Les Echos Par Mohamed Fouad Barrada

8 10 2008

 
La  Mauritanie et le  jeu de la démocratie 

Reconnaissons-le,  la démocratie traverse  une crise mondiale. Elle se confirme de plus en plus : «jamais la frontière n’a été aussi ténue entre les formes d’un développement positif de l’idéal démocratique et les conditions de son dévoiement. C’est là où les attentes des citoyens sont les plus fortes que les conduites politiciennes peuvent dorénavant être les plus grossièrement dévorantes », note  l’historien Pierre Rosanvallon. 

Ainsi, les règles du  jeu   démocratique présument  que   les gagnants  ne sont  dans les circonstances actuelles que des perdants.   En cas  de perte de l’un des  jours, les vaincus seront  bizarrement   l’ensemble des  joueurs.  L’enjeu du jeu est profond. Son  mécanisme  implique  l’attachement des  rivaux à être dévoués  pour gagner. Chacun d’entre eux cherchent un intérêt différent de l’autre.  Les plus puissants  considèrent leurs   adversaires comme étant des jouets  dangereux.  D’autres pas moins puissants que les premiers  sont  manipulateurs et extrêmement ambigus.

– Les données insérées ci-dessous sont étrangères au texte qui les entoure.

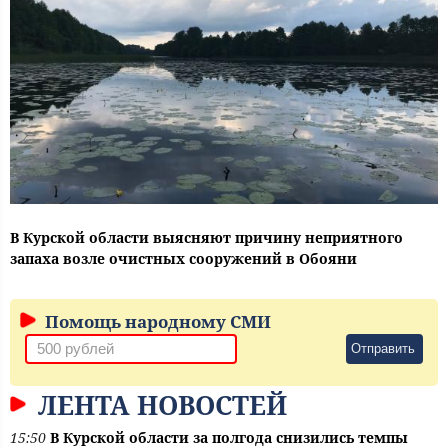
В Курской области выясняют причину неприятного
запаха возле очистных сооружений в Обояни
Помощь народному СМИ
Отправить
ЛЕНТА НОВОСТЕЙ
15:50
В Курской области за полгода снизились темпы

Les   acteurs de ce jeu    ne sont que des noyés durs   traduisant une convergence des intérêts d’un système local ouvert sur un autre système mondial plus complexe.  Le  jeu  est basé déjà sur un rapport  de forces  tantôt équilibrant, tantôt  déséquilibrant. 

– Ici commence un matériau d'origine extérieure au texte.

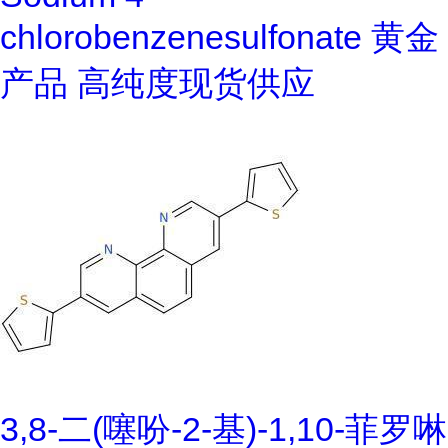
chlorobenzenesulfonate 黄金
产品 高纯度现货供应
3,8-二(噻吩-2-基)-1,10-菲罗啉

Une transposition  de ce jeu sur la vie sociale ou politique peut élever  le degré de ‘réflexion ’ pour analyser   des phénomènes fondés  sur la réalité du pouvoir dominant dans une société  dépassée  par la globalisation telle  que
la Mauritanie. Cela  en s’éloignant de toute  partialité interprétative.   N’empêche pour comprendre, nous dévons  suivre le courant qui mène vers la vérité.   

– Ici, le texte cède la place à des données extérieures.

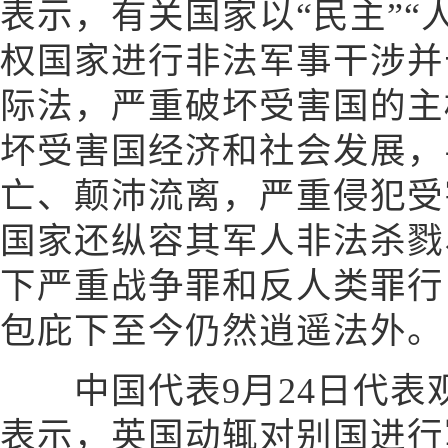
表示，有关国家以“民主”“
权国家进行非法军事干涉并
际法，严重破坏受害国的主
坏受害国经济和社会发展，
亡、颠沛流离，严重侵犯受
国家还纵容其军人非法杀戮
下严重战争罪和反人类罪行
包庇下至今仍然逍遥法外。
中国代表9月24日代表
表示，英国动辄对别国进行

En somme,  l’enjeu politique en Mauritanie se base  depuis l’indépendance du pays  sur des règles  vidées de leurs sens telles  que   la guerre du Sahara, la conditionnalité d’aide publique au développement,  la  référence à  la constitution,  le blocage des institutions, etc.  

Présentement,  notamment depuis le 6 août 2008, deux camps mènent le jeu dans ce pays.  Il est question  d’un  camp qui trouve le plaisir à se procurer le nom de la défense de la démocratie. Et un autre qui prétend  aussi défendre la démocratie par une rectification jugée  nécessaire.   Dans ce jeu, il y a  pour le moment  deux lignes  rouges à ne  pas franchir. La première est celle du  non  retour du président déchu Sidi Ould Cheikh Abdallahi . La seconde est tout simplement  l’opposée de la première option. Entre ces deux extrêmes,  nous trouvons toute sorte de justification. La communauté internationale et les pays voisins peuvent y trouver leur compte pour se procurer un  rôle déguisé.  Ce  qui est considéré comme une première dans la vie politique du pays.

De toute manière,  dans  cette  histoire, les  gagnants ne sont  que  des perdants.  Le jeu est  à la fois compliqué et complexe.  Il s’agit d’un jeu du pouvoir alimenté par un équilibre invisible,   extrêmement  grave,  et  masqué. Et  pour  le comprendre, il faut éviter  en Mauritanie d’être jeune,   femme faible,   pauvre, chômeur,  etc. Il faut tout simplement éviter d’être hors  jeu malgré  vous.